[Exercise instructions]:
Copy all lines below exactly as written. Leave pictures out.

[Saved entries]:
■ ■ ■

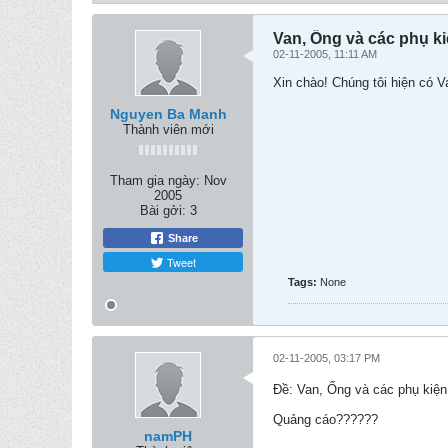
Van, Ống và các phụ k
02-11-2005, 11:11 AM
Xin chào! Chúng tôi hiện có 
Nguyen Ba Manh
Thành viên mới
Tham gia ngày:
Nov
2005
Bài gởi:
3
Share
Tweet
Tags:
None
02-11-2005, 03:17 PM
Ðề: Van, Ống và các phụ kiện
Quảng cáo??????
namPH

■ ■ ■

[Expected answer]:
Van, Ống và các phụ k
02-11-2005, 11:11 AM
Xin chào! Chúng tôi hiện có 
Nguyen Ba Manh
Thành viên mới
Tham gia ngày:
Nov
2005
Bài gởi:
3
Share
Tweet
Tags:
None
02-11-2005, 03:17 PM
Ðề: Van, Ống và các phụ kiện
Quảng cáo??????
namPH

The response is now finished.